Input records =
<<<<

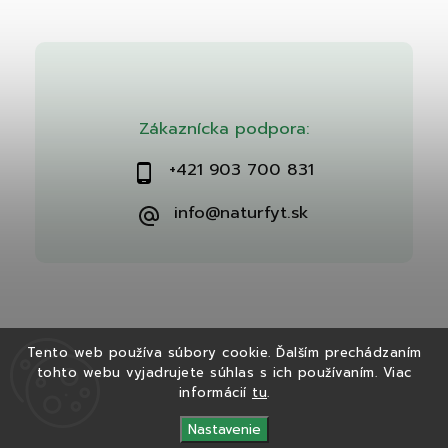
Zákaznícka podpora:
+421 903 700 831
info@naturfyt.sk
Tento web používa súbory cookie. Ďalším prechádzaním
tohto webu vyjadrujete súhlas s ich používaním. Viac
Copyright 2026
Naturfyt.sk
. Všetky práva vyhradené.
informácií
tu
.
Vytvořil
Shoptet
| Design
Shoptak.cz
Nastavenie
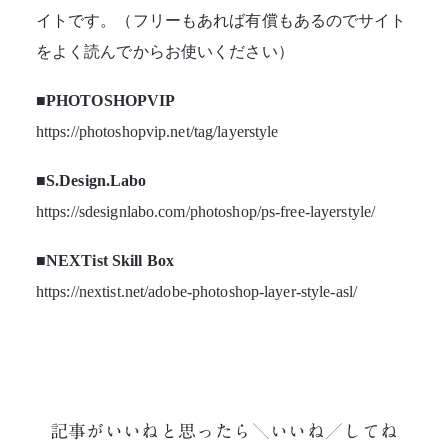
イトです。（フリーもあれば有償もあるのでサイト
をよく読んでからお使いください）
■PHOTOSHOPVIP
https://photoshopvip.net/tag/layerstyle
■S.Design.Labo
https://sdesignlabo.com/photoshop/ps-free-layerstyle/
■NEXTist Skill Box
https://nextist.net/adobe-photoshop-layer-style-asl/
記事がいいねと思ったら＼いいね／してね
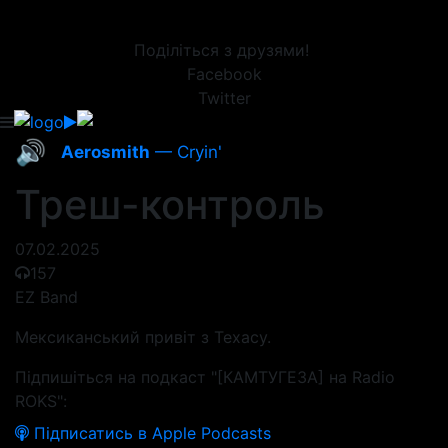
Поділіться з друзями!
Facebook
Twitter
🔊
Aerosmith
— Cryin'
Треш-контроль
07.02.2025
157
EZ Band
Мексиканський привіт з Техасу.
Підпишіться на подкаст "[КАМТУГЕЗА] на Radio
ROKS":
Підписатись в Apple Podcasts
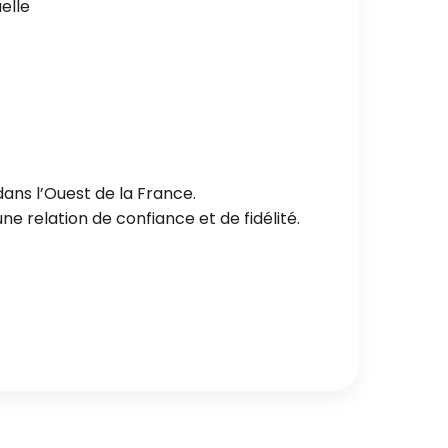
elle
ans l’Ouest de la France.
e relation de confiance et de fidélité.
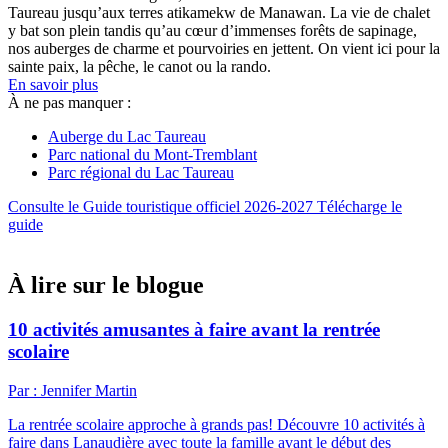
Taureau jusqu’aux terres atikamekw de Manawan. La vie de chalet
y bat son plein tandis qu’au cœur d’immenses forêts de sapinage,
nos auberges de charme et pourvoiries en jettent. On vient ici pour la
sainte paix, la pêche, le canot ou la rando.
En savoir plus
À ne pas manquer :
Auberge du Lac Taureau
Parc national du Mont-Tremblant
Parc régional du Lac Taureau
Consulte le Guide touristique officiel 2026-2027
Télécharge le
guide
À lire sur le blogue
10 activités amusantes à faire avant la rentrée
scolaire
Par : Jennifer Martin
La rentrée scolaire approche à grands pas! Découvre 10 activités à
faire dans Lanaudière avec toute la famille avant le début des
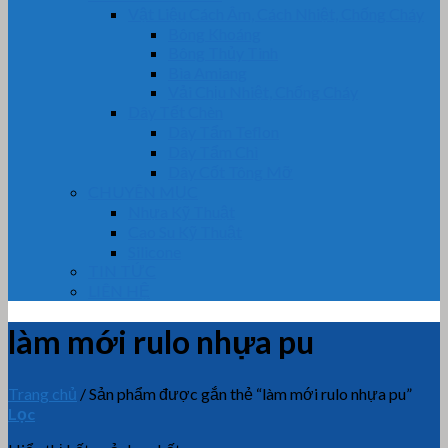
Vật Liệu Cách Âm, Cách Nhiệt, Chống Cháy
Bông Khoáng
Bông Thủy Tinh
Bìa Amiang
Vải Chịu Nhiệt, Chống Cháy
Dây Tết Chèn
Dây Tẩm Teflon
Dây Tẩm Chì
Dây Cốt Tông Mỡ
CHUYÊN MỤC
Nhựa Kỹ Thuật
Cao Su Kỹ Thuật
Silicone
TIN TỨC
LIÊN HỆ
làm mới rulo nhựa pu
Trang chủ
/
Sản phẩm được gắn thẻ “làm mới rulo nhựa pu”
Lọc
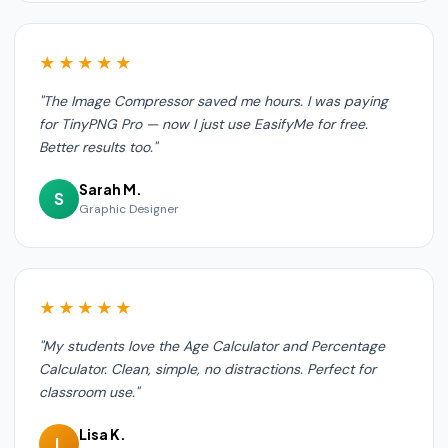
★★★★★
"The Image Compressor saved me hours. I was paying
for TinyPNG Pro — now I just use EasifyMe for free.
Better results too."
Sarah M.
S
Graphic Designer
★★★★★
"My students love the Age Calculator and Percentage
Calculator. Clean, simple, no distractions. Perfect for
classroom use."
Lisa K.
L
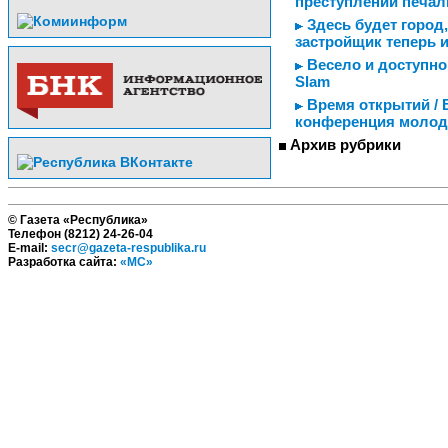
преступлений печал
Здесь будет город,
застройщик теперь 
Весело и доступно
Slam
Время открытий / 
конференция молод
Архив рубрики
© Газета «Республика»
Телефон (8212) 24-26-04
E-mail:
secr@gazeta-respublika.ru
Разработка сайта:
«МС»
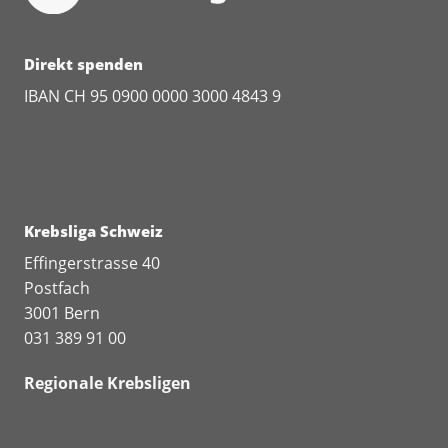
Direkt spenden
IBAN CH 95 0900 0000 3000 4843 9
Krebsliga Schweiz
Effingerstrasse 40
Postfach
3001 Bern
031 389 91 00
Regionale Krebsligen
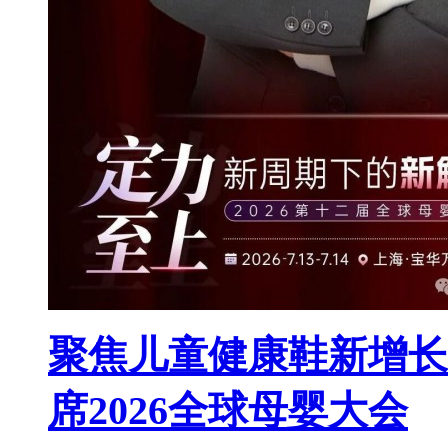
聚焦儿童健康鞋新增长
席2026全球母婴大会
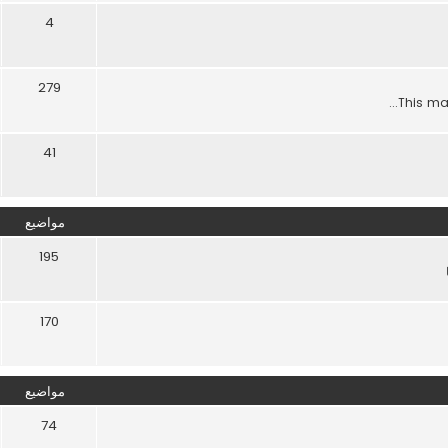
4
279
This maj
41
مواضيع
195
170
مواضيع
74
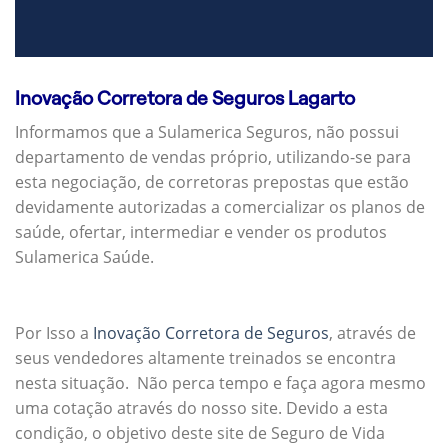
Inovação Corretora de Seguros Lagarto
Informamos que a Sulamerica Seguros, não possui
departamento de vendas próprio, utilizando-se para
esta negociação, de corretoras prepostas que estão
devidamente autorizadas a comercializar os planos de
saúde, ofertar, intermediar e vender os produtos
Sulamerica Saúde.
Por Isso a
Inovação Corretora de Seguros
, através de
seus vendedores altamente treinados se encontra
nesta situação. Não perca tempo e faça agora mesmo
uma cotação através do nosso site. Devido a esta
condição, o objetivo deste site de Seguro de Vida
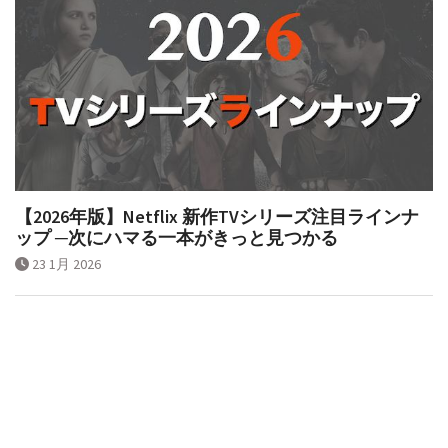
【2026年版】Netflix 新作TVシリーズ注目ラインナ
ップ ─次にハマる一本がきっと見つかる
23 1月 2026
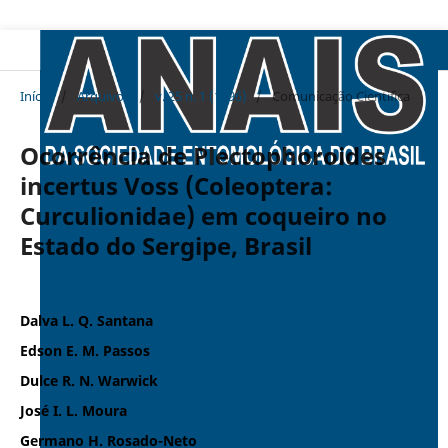
Início
/
Arquivos
/
v. 25 n. 1 (1996)
/
Comunicação Cientifica
Ocorrência de Plectophoroides
incertus Voss (Coleoptera:
Curculionidae) em coqueiro no
Estado do Sergipe, Brasil
Dalva L. Q. Santana
Edson E. M. Passos
Dulce R. N. Warwick
José I. L. Moura
Germano H. Rosado-Neto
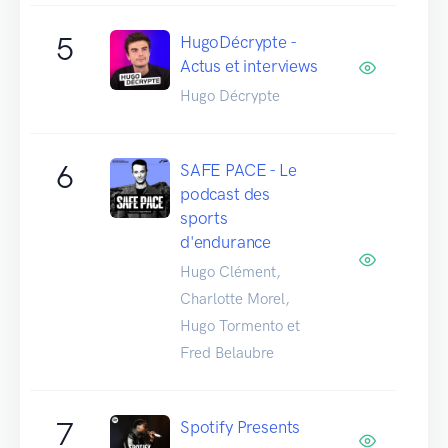
5
HugoDécrypte -
Actus et interviews
Hugo Décrypte
6
SAFE PACE - Le
podcast des
sports
d'endurance
Hugo Clément,
Charlotte Morel,
Hugo Tormento et
Fred Belaubre
7
Spotify Presents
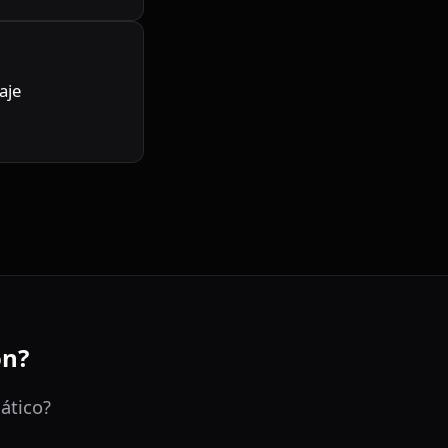
je 
ón?
ático?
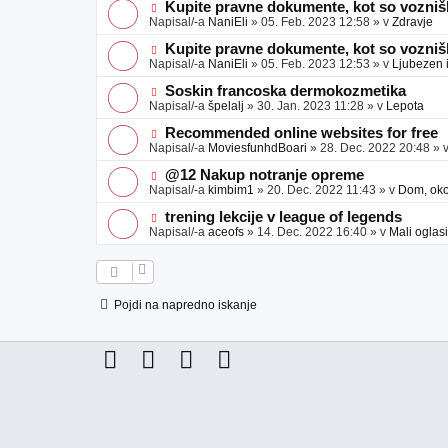
e
j
e
N
Kupite pravne dokumente, kot so voznišk
a
o
o
Napisal/-a
NaniEli
»
05. Feb. 2023 12:58
» v
Zdravje
v
b
v
e
j
e
N
Kupite pravne dokumente, kot so voznišk
a
o
o
Napisal/-a
NaniEli
»
05. Feb. 2023 12:53
» v
Ljubezen 
v
b
v
e
j
e
N
Soskin francoska dermokozmetika
a
o
o
Napisal/-a
špelalj
»
30. Jan. 2023 11:28
» v
Lepota
v
b
v
e
j
e
N
Recommended online websites for free
a
o
o
Napisal/-a
MoviesfunhdBoari
»
28. Dec. 2022 20:48
» 
v
b
v
e
j
e
N
@12 Nakup notranje opreme
a
o
o
Napisal/-a
kimbim1
»
20. Dec. 2022 11:43
» v
Dom, okol
v
b
v
e
j
e
N
trening lekcije v league of legends
a
o
o
Napisal/-a
aceofs
»
14. Dec. 2022 16:40
» v
Mali oglasi
v
b
v
e
j
e
a
o
v
b
e
j
Pojdi na napredno iskanje
a
v
e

>>>>

Write out every line above exactly, minus images.

Zákaznícka podpora:
+421 903 700 831
info@naturfyt.sk
Tento web používa súbory cookie. Ďalším prechádzaním
tohto webu vyjadrujete súhlas s ich používaním. Viac
Copyright 2026
Naturfyt.sk
. Všetky práva vyhradené.
informácií
tu
.
Vytvořil
Shoptet
| Design
Shoptak.cz
Nastavenie
イトです。（フリーもあれば有償もあるのでサイト
をよく読んでからお使いください）
■PHOTOSHOPVIP
https://photoshopvip.net/tag/layerstyle
■S.Design.Labo
https://sdesignlabo.com/photoshop/ps-free-layerstyle/
■NEXTist Skill Box
https://nextist.net/adobe-photoshop-layer-style-asl/
記事がいいねと思ったら＼いいね／してね
Поділіться з друзями!
Facebook
Twitter
🔊
Aerosmith
— Cryin'
Треш-контроль
07.02.2025
157
EZ Band
Мексиканський привіт з Техасу.
Підпишіться на подкаст "[КАМТУГЕЗА] на Radio
ROKS":
Підписатись в Apple Podcasts
elle
ans l’Ouest de la France.
e relation de confiance et de fidélité.
Taureau jusqu’aux terres atikamekw de Manawan. La vie de chalet
y bat son plein tandis qu’au cœur d’immenses forêts de sapinage,
nos auberges de charme et pourvoiries en jettent. On vient ici pour la
sainte paix, la pêche, le canot ou la rando.
En savoir plus
À ne pas manquer :
Auberge du Lac Taureau
Parc national du Mont-Tremblant
Parc régional du Lac Taureau
Consulte le Guide touristique officiel 2026-2027
Télécharge le
guide
À lire sur le blogue
10 activités amusantes à faire avant la rentrée
scolaire
Par : Jennifer Martin
La rentrée scolaire approche à grands pas! Découvre 10 activités à
faire dans Lanaudière avec toute la famille avant le début des
Vật Liệu Cách Âm, Cách Nhiệt, Chống Cháy
Bông Khoáng
Bông Thủy Tinh
Bìa Amiang
Vải Chịu Nhiệt, Chống Cháy
Dây Tết Chèn
Dây Tẩm Teflon
Dây Tẩm Chì
Dây Cốt Tông Mỡ
CHUYÊN MỤC
Nhựa Kỹ Thuật
Cao Su Kỹ Thuật
Silicone
TIN TỨC
LIÊN HỆ
làm mới rulo nhựa pu
Trang chủ
/
Sản phẩm được gắn thẻ “làm mới rulo nhựa pu”
Lọc
★★★★★
"The Image Compressor saved me hours. I was paying
for TinyPNG Pro — now I just use EasifyMe for free.
Better results too."
Sarah M.
S
Graphic Designer
★★★★★
"My students love the Age Calculator and Percentage
Calculator. Clean, simple, no distractions. Perfect for
classroom use."
Lisa K.
L
преступлений печал
Здесь будет город,
застройщик теперь 
Весело и доступно
Slam
Время открытий / 
конференция молод
Архив рубрики
© Газета «Республика»
Телефон (8212) 24-26-04
E-mail:
secr@gazeta-respublika.ru
Разработка сайта:
«МС»
Direkt spenden
IBAN CH 95 0900 0000 3000 4843 9
Krebsliga Schweiz
Effingerstrasse 40
Postfach
3001 Bern
031 389 91 00
Regionale Krebsligen
聚焦儿童健康鞋新增长
席2026全球母婴大会
4
279
This maj
41
مواضيع
195
170
مواضيع
74
Inovação Corretora de Seguros Lagarto
Informamos que a Sulamerica Seguros, não possui
departamento de vendas próprio, utilizando-se para
esta negociação, de corretoras prepostas que estão
devidamente autorizadas a comercializar os planos de
saúde, ofertar, intermediar e vender os produtos
Sulamerica Saúde.
Por Isso a
Inovação Corretora de Seguros
, através de
seus vendedores altamente treinados se encontra
nesta situação. Não perca tempo e faça agora mesmo
uma cotação através do nosso site. Devido a esta
condição, o objetivo deste site de Seguro de Vida
【2026年版】Netflix 新作TVシリーズ注目ラインナ
ップ ─次にハマる一本がきっと見つかる
23 1月 2026
Início
/
Arquivos
/
v. 25 n. 1 (1996)
/
Comunicação Cientifica
Ocorrência de Plectophoroides
incertus Voss (Coleoptera:
Curculionidae) em coqueiro no
Estado do Sergipe, Brasil
Dalva L. Q. Santana
Edson E. M. Passos
Dulce R. N. Warwick
José I. L. Moura
Germano H. Rosado-Neto
5
HugoDécrypte -
Actus et interviews
Hugo Décrypte
6
SAFE PACE - Le
podcast des
sports
d'endurance
Hugo Clément,
Charlotte Morel,
Hugo Tormento et
Fred Belaubre
7
Spotify Presents
je 
ón?
ático?
e
j
e
N
Kupite pravne dokumente, kot so voznišk
a
o
o
Napisal/-a
NaniEli
»
05. Feb. 2023 12:58
» v
Zdravje
v
b
v
e
j
e
N
Kupite pravne dokumente, kot so voznišk
a
o
o
Napisal/-a
NaniEli
»
05. Feb. 2023 12:53
» v
Ljubezen 
v
b
v
e
j
e
N
Soskin francoska dermokozmetika
a
o
o
Napisal/-a
špelalj
»
30. Jan. 2023 11:28
» v
Lepota
v
b
v
e
j
e
N
Recommended online websites for free
a
o
o
Napisal/-a
MoviesfunhdBoari
»
28. Dec. 2022 20:48
» 
v
b
v
e
j
e
N
@12 Nakup notranje opreme
a
o
o
Napisal/-a
kimbim1
»
20. Dec. 2022 11:43
» v
Dom, okol
v
b
v
e
j
e
N
trening lekcije v league of legends
a
o
o
Napisal/-a
aceofs
»
14. Dec. 2022 16:40
» v
Mali oglasi
v
b
v
e
j
e
a
o
v
b
e
j
Pojdi na napredno iskanje
a
v
e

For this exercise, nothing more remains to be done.